Whilst this should be seen as a good move, some players are already mad. McDavid was taken out the line up for a concussion check just as his team was on the verge of a 5-on-3 against the Wild. The captain said of the incident “obviously the spotter thought he knew how I was feeling”. Whilst McDavid’s frustration is understandable, over 100 ex-NHLers are suing the league due to the treatment of their concussions and the concealment of information regarding later issues, including dementia or chronic traumatic encephalopathy. And it’s not just in the NHL,  similar law suits have been brought against the NFL.

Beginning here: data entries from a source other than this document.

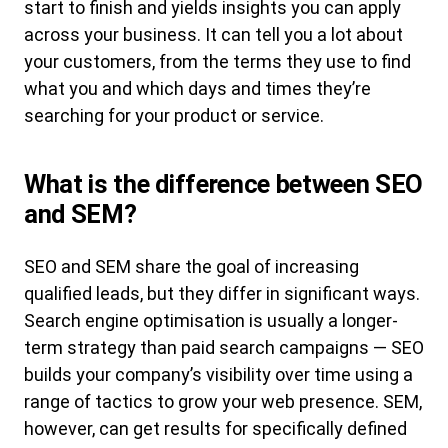
start to finish and yields insights you can apply
across your business. It can tell you a lot about
your customers, from the terms they use to find
what you and which days and times they’re
searching for your product or service.
What is the difference between SEO
and SEM?
SEO and SEM share the goal of increasing
qualified leads, but they differ in significant ways.
Search engine optimisation is usually a longer-
term strategy than paid search campaigns — SEO
builds your company’s visibility over time using a
range of tactics to grow your web presence. SEM,
however, can get results for specifically defined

To sum up, concussions – whilst considered minor – can actually have prolonged and worrying implications that affects players’ careers and later life. The newly implemented spotters will be able to react and remove those players believed to have suffered a concussion, but do nothing to actually reduce a concussion occurring. As a parting note, hockey is a sport where players are expected to drop the gloves and fight; an enforcer can fight once or twice a month, so should fighting – which increases the risk of head injuries – be banned?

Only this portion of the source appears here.